いかにも滑らかな文章が作られる点が従来の単なる情報処理とは違っていて、どうしてそのようなことが可能なのか、情報科学の研究として興味を持っています。
学問的な興味だけでは済まされず、社会でどのように付き合っていくのかという課題も生じています。大学での教育や教員の研究テーマも変化が求められるようになるため、生成AIは目下の最大の関心事です。生成AIの浸透はもはや避けられません。いかにルールを定めて使えるものにしていくかが課題です。
うまく使うことで、社会も大学もいろいろなものが大きく発展します。データサイエンスは、データとデータの間に強い関係性があると示唆するだけであって、魔法の杖ではありません。どういう理由でそんな関係性があるかということは、人間が自らのアタマで考える必要があります。
大河学長 そうですね。スポーツで例えると、人間が気付いていない作戦をAIが提案したときに、その競技の戦術を理解していないと、その作戦が本当に正しいのかどうかが分からず、うまく活用できません。
私は、仮説を立てる能力が必要なのだと思います。ある作戦で試合をしたいという場合に、データに裏付けされて正しいかどうかをAIを使って確かめるのには使えると思います。AIに使われるのではなくて、AIを使うことが大切なのではないでしょうか。
大阪成蹊大学には芸術学部がありますが、生成AIの影響はありそうですか?
中村学長 文章の場合と同じように、画像データも山のように読み込んでいて、もっともらしい絵画や、写真のように見える画像などを創り出します。画像や映像は文章に比べて訴えかける力が強いため、さまざまな問題が生じます。少し前、米国のトランプ?前大統領が警官に捕まるフェイク画像も出回っていました。 芸術学部ではかなり詳しく研究していますが、生成AIによる画像であるかどうかは、「なかなか見破れない」と言っていました。文章だと「ちょっとおかしいぞ」となりますが、映像は対策が取れないようです。どう付き合うかを考えるしかありません。

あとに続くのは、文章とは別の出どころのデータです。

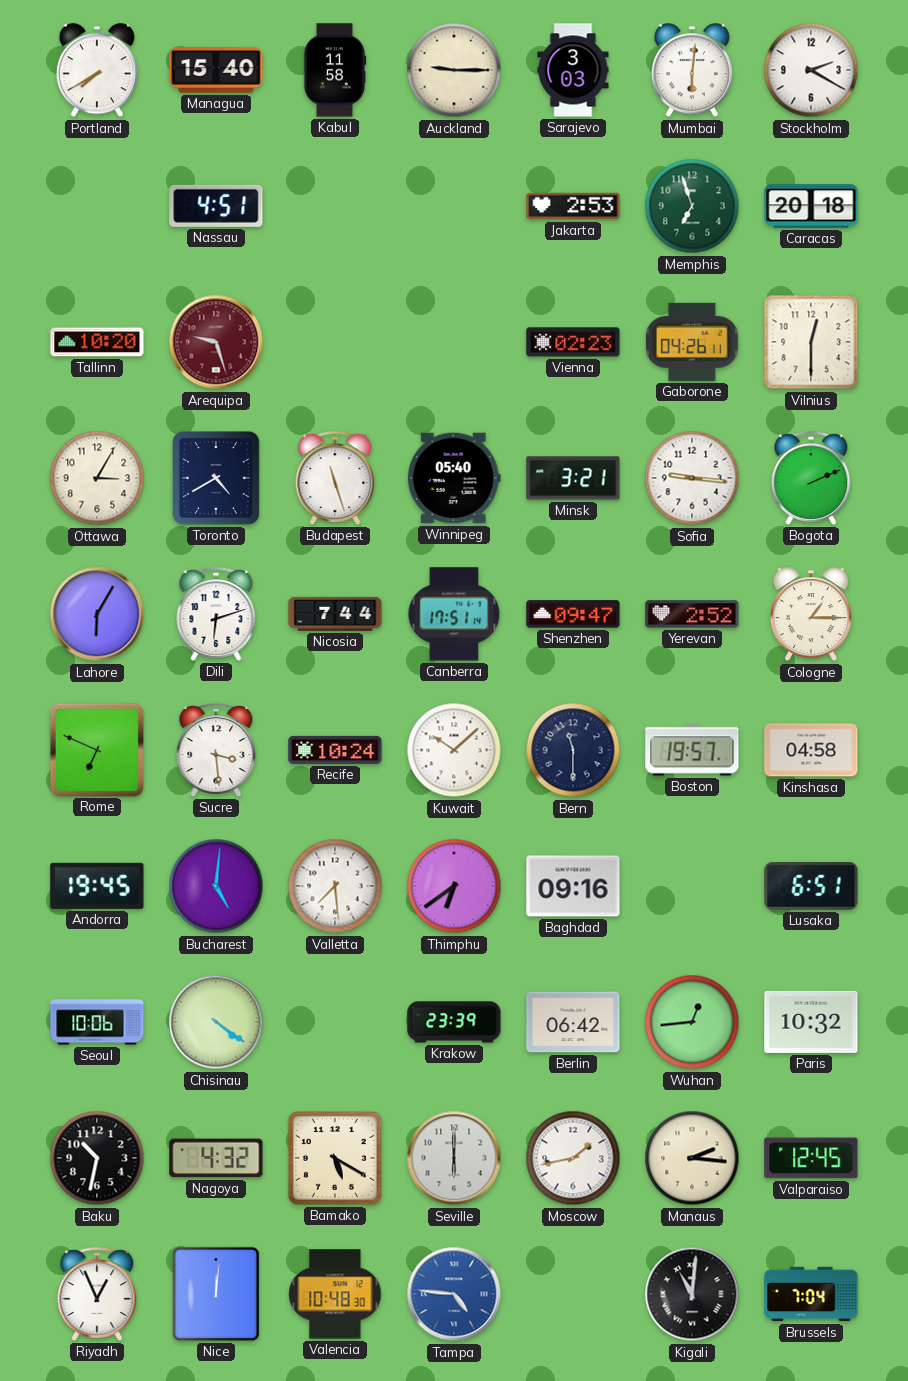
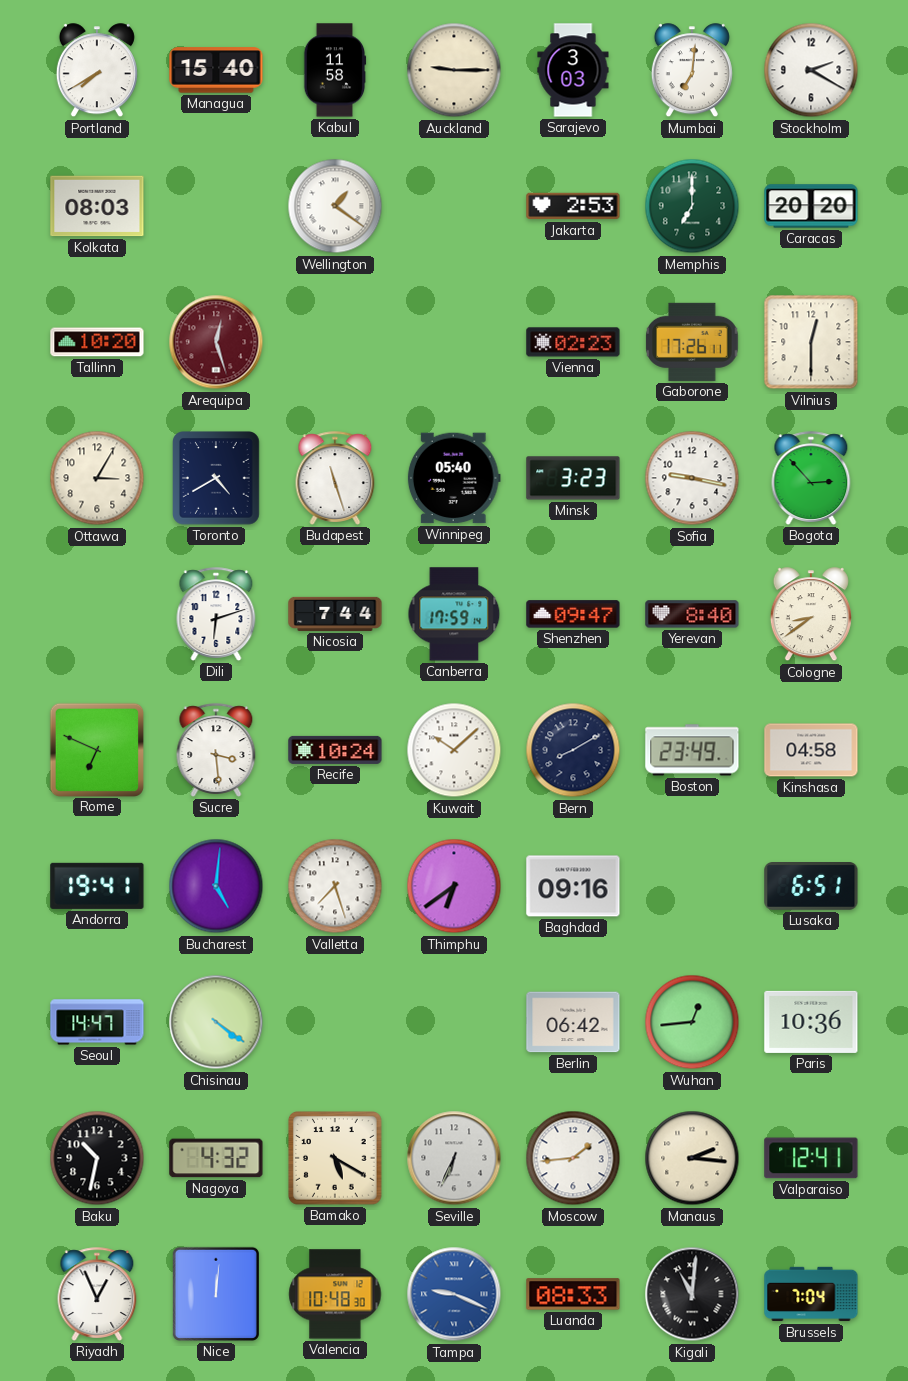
Mumbai: 6:01 -> 7:01
Kolkata: none -> 08:03
Nassau: 4:51 -> none
Wellington: none -> 1:21
Memphis: 6:57 -> 7:00
Caracas: 20:18 -> 20:20
Arequipa: 9:27 -> 12:27
Gaborone: 04:26 -> 17:26
Minsk: 3:21 -> 3:23
Sofia: 9:16 -> 9:17
Bogota: 2:11 -> 2:53
Lahore: 6:05 -> none
Canberra: 17:51 -> 17:59
Yerevan: 2:52 -> 8:40
Cologne: 1:15 -> 8:39
Bern: 11:30 -> 8:10
Boston: 19:57 -> 23:49
Andorra: 19:45 -> 19:41
Valletta: 7:29 -> 7:27
Seoul: 10:06 -> 14:47
Krakow: 23:39 -> none
Paris: 10:32 -> 10:36
Seville: 6:00 -> 6:34
Moscow: 1:43 -> 1:44
Valparaiso: 12:45 -> 12:41
Tampa: 4:46 -> 9:19
Luanda: none -> 08:33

大河学長 絵を描く才能はもちろん、AIをうまく使う才能も必要になりますね。
中村学長 既に、ゲームの背景画像はAIで作り始めているようです。このようなルーティンワークはAIの得意分野です。自動化されると人間の労力がいらなくなります。人間の定型業務は減っていきます。
教育学部にも影響がありますね。
中村学長 教育の現場では今、子どもたちに1人1台のタブレットを含むコンピューターが配備されますが、先生が使いこなせていないと聞いています。そこで、ITを使いこなせる人材が求められています。
教員採用試験を受ける学生たちに話を聞くと、みんなしっかりした考えや経験を持っていて、頼もしく思いました。特にAIに関しては、教育現場での向き合い方がこれから課題になってきます。若手の先生は、自分の考え方をしっかりさせた上で、スキルを身につけていることが必須になると思います。感性が柔らかく、変化にうまく対応できる若手は、現場での存在意義は高いと思います。
私たちはAIとどのように向き合ったらいいでしょうか。
大河学長 昔は辞書を引いていたのが、今はWeb検索です。Web検索で調べた内容は、間違っているかもしれないので注意が必要です。AIは、Web検索が発展したイメージでしょうか。 AIの回答をうのみにせずその真偽を見定めることも意識しないといけません。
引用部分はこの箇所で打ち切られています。